## [What is being asked]
For each record below, retype the text exactly and omit any image.

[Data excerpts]
########################################

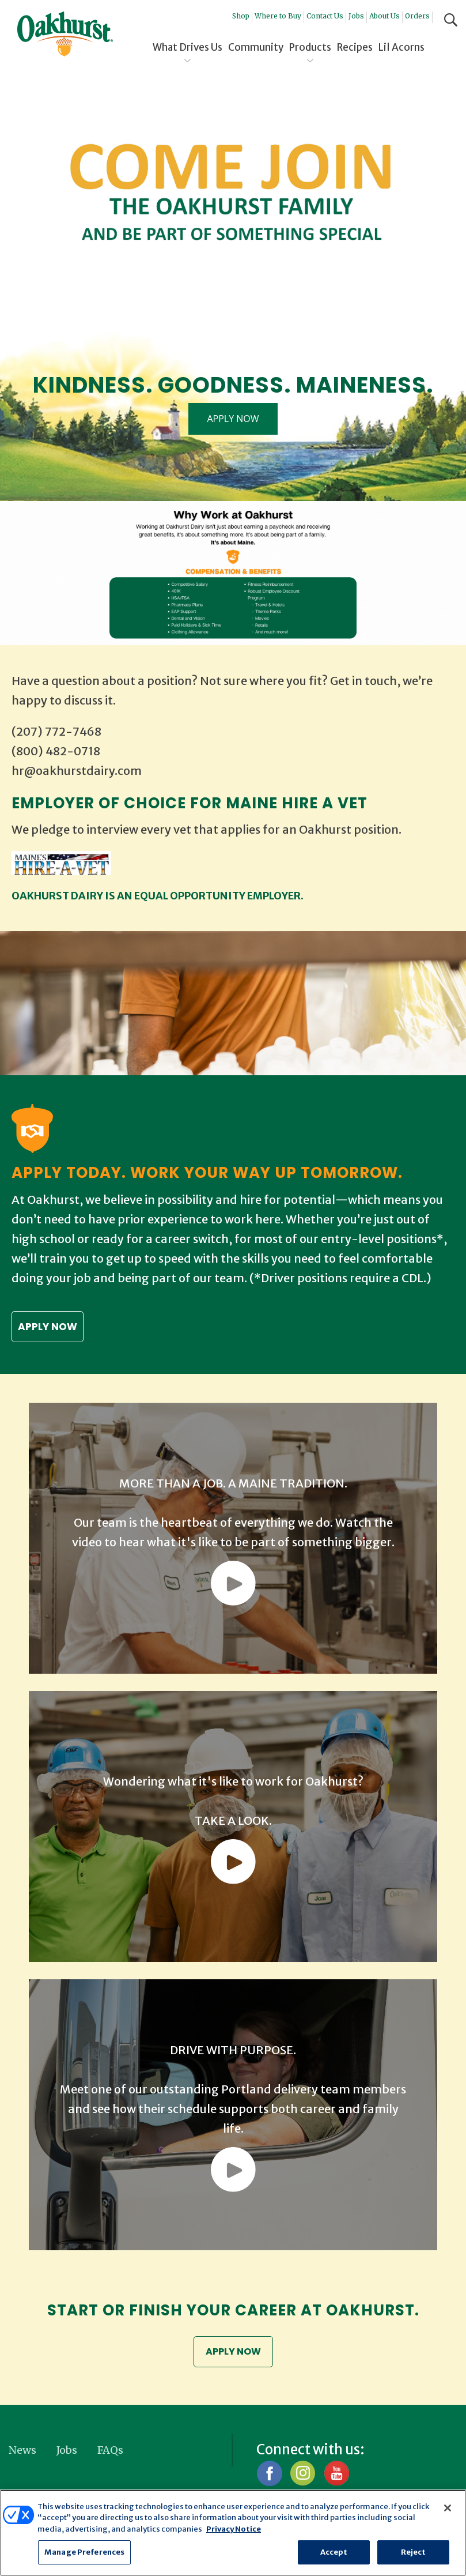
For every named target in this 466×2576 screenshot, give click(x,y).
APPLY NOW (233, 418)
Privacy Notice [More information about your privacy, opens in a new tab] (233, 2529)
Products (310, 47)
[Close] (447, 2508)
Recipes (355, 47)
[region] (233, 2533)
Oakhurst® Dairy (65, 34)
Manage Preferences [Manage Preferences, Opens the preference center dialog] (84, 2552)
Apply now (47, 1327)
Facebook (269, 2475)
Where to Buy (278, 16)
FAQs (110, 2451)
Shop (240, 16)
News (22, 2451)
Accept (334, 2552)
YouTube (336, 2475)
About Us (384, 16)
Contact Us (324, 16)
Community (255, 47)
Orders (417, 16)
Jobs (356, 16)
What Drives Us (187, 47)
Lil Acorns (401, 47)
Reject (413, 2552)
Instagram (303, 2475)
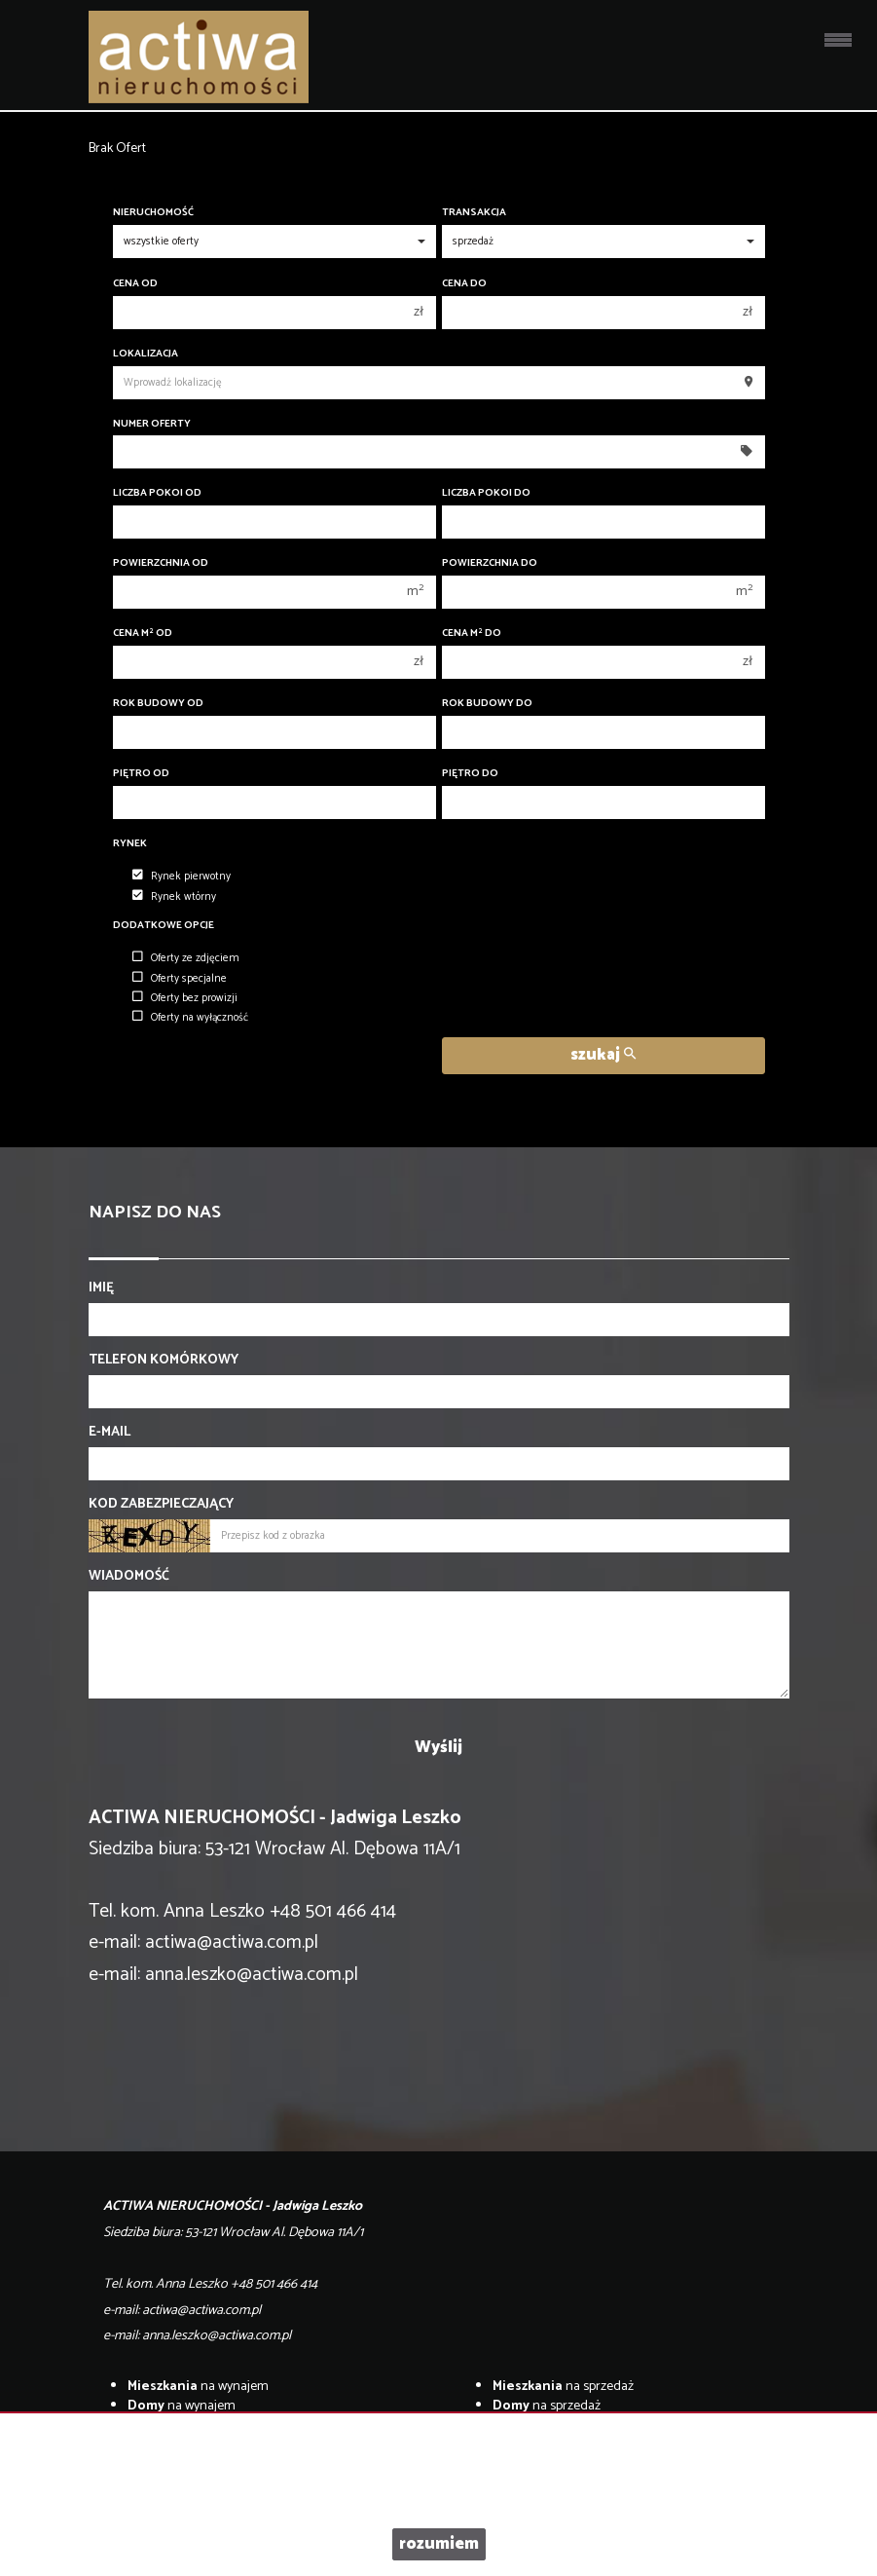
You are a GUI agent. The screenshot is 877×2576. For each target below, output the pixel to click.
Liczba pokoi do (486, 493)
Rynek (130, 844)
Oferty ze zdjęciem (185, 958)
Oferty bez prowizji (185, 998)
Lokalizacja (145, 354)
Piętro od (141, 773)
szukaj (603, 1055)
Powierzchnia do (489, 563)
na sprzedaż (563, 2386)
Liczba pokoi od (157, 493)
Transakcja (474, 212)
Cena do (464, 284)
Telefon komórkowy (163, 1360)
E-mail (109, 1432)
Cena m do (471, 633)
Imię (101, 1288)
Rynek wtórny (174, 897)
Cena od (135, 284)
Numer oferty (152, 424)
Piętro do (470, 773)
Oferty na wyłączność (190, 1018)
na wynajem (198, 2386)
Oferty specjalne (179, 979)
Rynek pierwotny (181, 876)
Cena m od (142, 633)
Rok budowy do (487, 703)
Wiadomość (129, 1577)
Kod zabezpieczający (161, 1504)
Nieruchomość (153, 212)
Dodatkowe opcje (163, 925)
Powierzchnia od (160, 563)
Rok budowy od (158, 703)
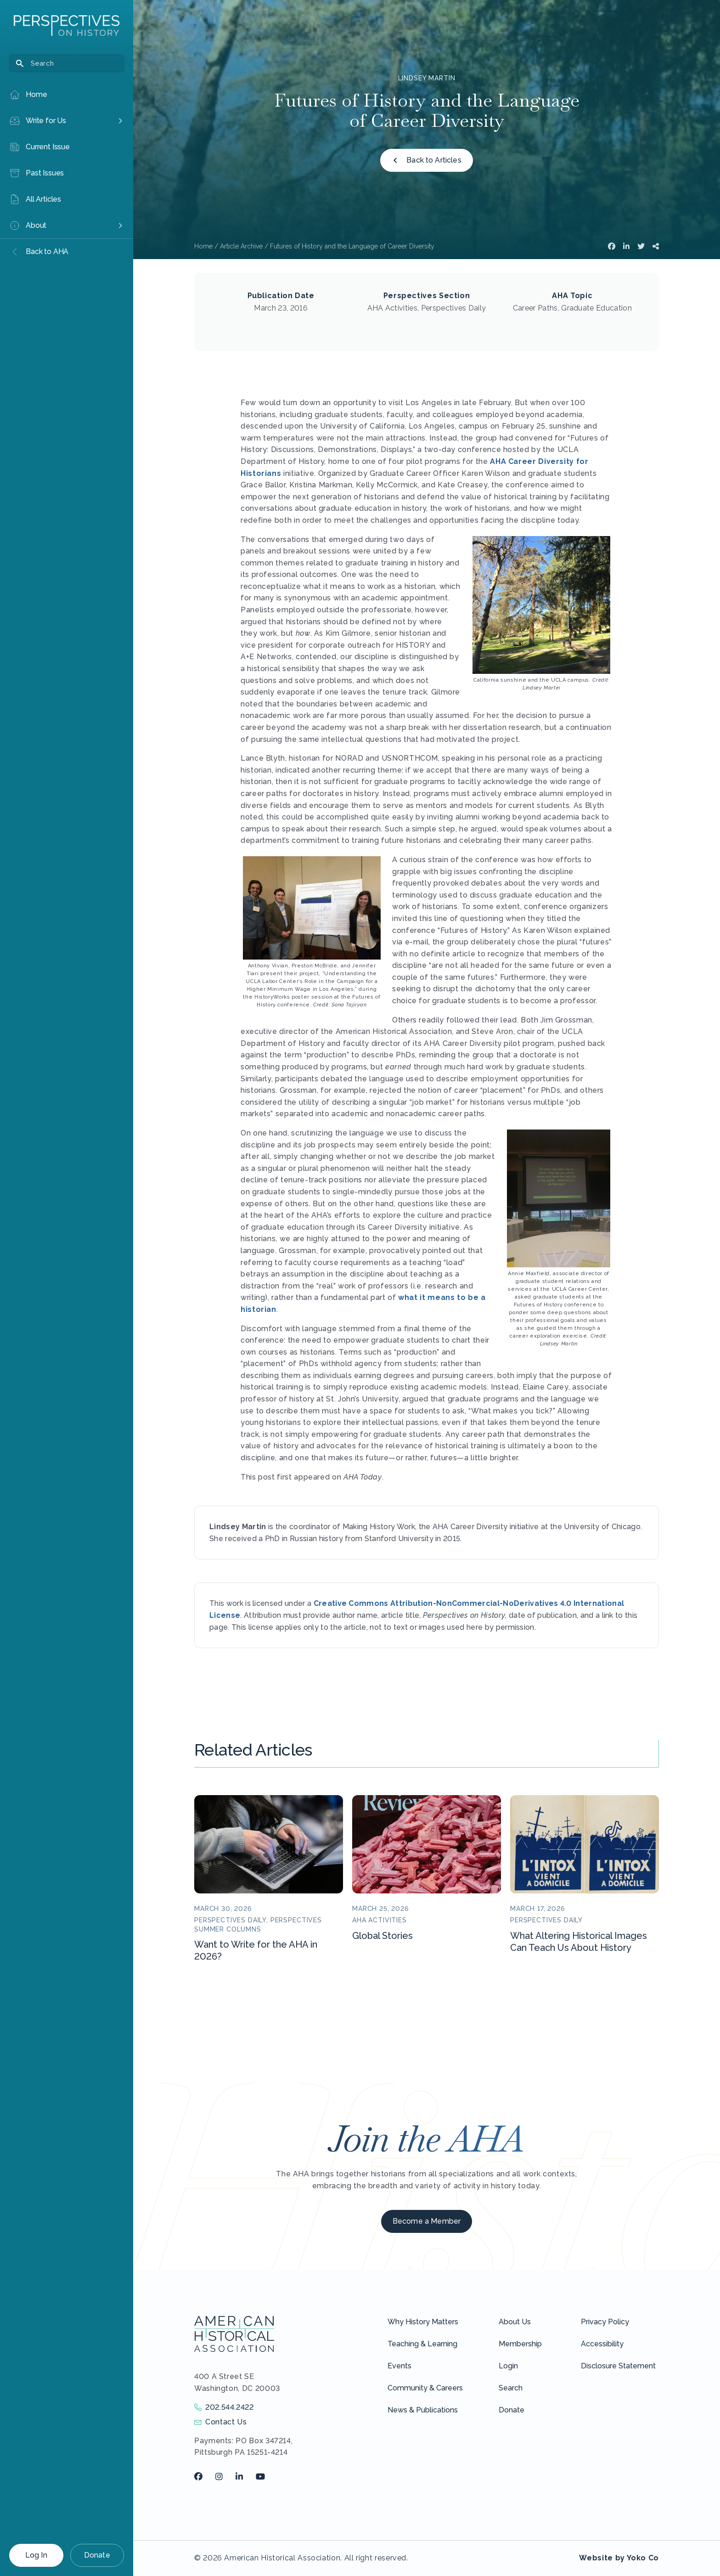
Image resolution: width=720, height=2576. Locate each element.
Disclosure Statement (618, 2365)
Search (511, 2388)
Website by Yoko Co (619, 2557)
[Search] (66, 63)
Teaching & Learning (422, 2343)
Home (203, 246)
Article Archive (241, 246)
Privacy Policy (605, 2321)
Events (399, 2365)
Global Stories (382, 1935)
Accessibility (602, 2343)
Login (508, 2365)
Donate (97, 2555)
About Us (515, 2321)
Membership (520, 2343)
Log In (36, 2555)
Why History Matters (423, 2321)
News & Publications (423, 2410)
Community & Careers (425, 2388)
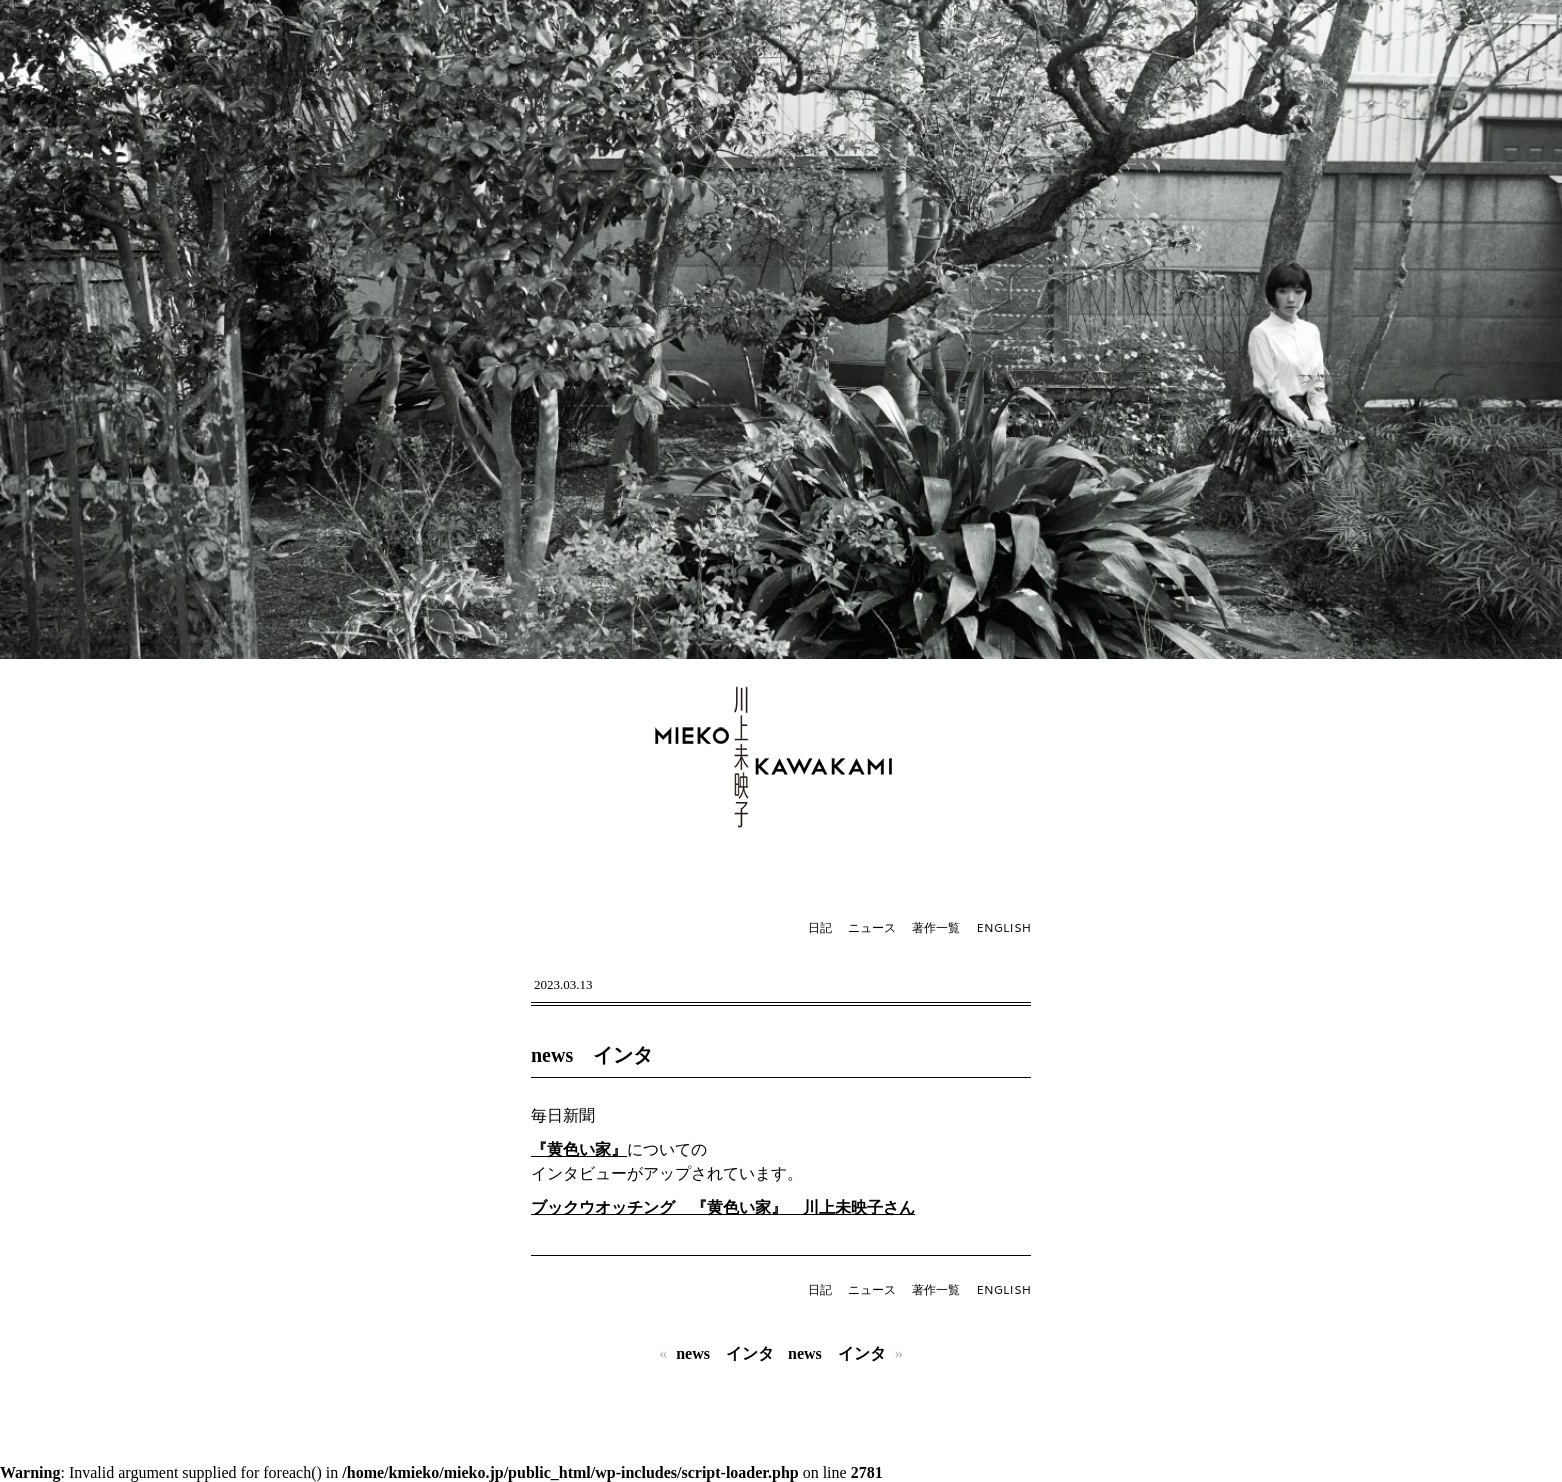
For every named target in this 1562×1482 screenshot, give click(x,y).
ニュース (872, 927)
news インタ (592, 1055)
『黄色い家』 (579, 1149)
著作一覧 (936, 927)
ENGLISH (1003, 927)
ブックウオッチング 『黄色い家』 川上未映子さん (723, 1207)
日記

########################################

## [Result of the task]
For every named target in this 466×2576 screenshot, give click(x,y).
APPLY NOW (233, 418)
Privacy Notice [More information about your privacy, opens in a new tab] (233, 2529)
Products (310, 47)
[Close] (447, 2508)
Recipes (355, 47)
[region] (233, 2533)
Oakhurst® Dairy (65, 34)
Manage Preferences [Manage Preferences, Opens the preference center dialog] (84, 2552)
Apply now (47, 1327)
Facebook (269, 2475)
Where to Buy (278, 16)
FAQs (110, 2451)
Shop (240, 16)
News (22, 2451)
Accept (334, 2552)
YouTube (336, 2475)
About Us (384, 16)
Contact Us (324, 16)
Community (255, 47)
Orders (417, 16)
Jobs (356, 16)
What Drives Us (187, 47)
Lil Acorns (401, 47)
Reject (413, 2552)
Instagram (303, 2475)
You are a GUI agent. The screenshot is 877×2576. For each target below, output the pixel to click.
Liczba pokoi do (486, 493)
Rynek (130, 844)
Oferty ze zdjęciem (185, 958)
Oferty bez prowizji (185, 998)
Lokalizacja (145, 354)
Piętro od (141, 773)
szukaj (603, 1055)
Powierzchnia do (489, 563)
na sprzedaż (563, 2386)
Liczba pokoi od (157, 493)
Transakcja (474, 212)
Cena do (464, 284)
Telefon komórkowy (163, 1360)
E-mail (109, 1432)
Cena m do (471, 633)
Imię (101, 1288)
Rynek wtórny (174, 897)
Cena od (135, 284)
Numer oferty (152, 424)
Piętro do (470, 773)
Oferty na wyłączność (190, 1018)
na wynajem (198, 2386)
Oferty specjalne (179, 979)
Rynek pierwotny (181, 876)
Cena m od (142, 633)
Rok budowy do (487, 703)
Wiadomość (129, 1577)
Kod zabezpieczający (161, 1504)
Nieruchomość (153, 212)
Dodatkowe opcje (163, 925)
Powierzchnia od (160, 563)
Rok budowy od (158, 703)
Image resolution: width=720, height=2576. Locate each element.
Disclosure Statement (618, 2365)
Search (511, 2388)
Website by Yoko Co (619, 2557)
[Search] (66, 63)
Teaching & Learning (422, 2343)
Home (203, 246)
Article Archive (241, 246)
Privacy Policy (605, 2321)
Events (399, 2365)
Global Stories (382, 1935)
Accessibility (602, 2343)
Login (508, 2365)
Donate (97, 2555)
About Us (515, 2321)
Membership (520, 2343)
Log In (36, 2555)
Why History Matters (423, 2321)
News & Publications (423, 2410)
Community & Careers (425, 2388)
For every named target in this 1562×1482 screenshot, give click(x,y).
ニュース (872, 927)
news インタ (592, 1055)
『黄色い家』 (579, 1149)
著作一覧 (936, 927)
ENGLISH (1003, 927)
ブックウオッチング 『黄色い家』 川上未映子さん (723, 1207)
日記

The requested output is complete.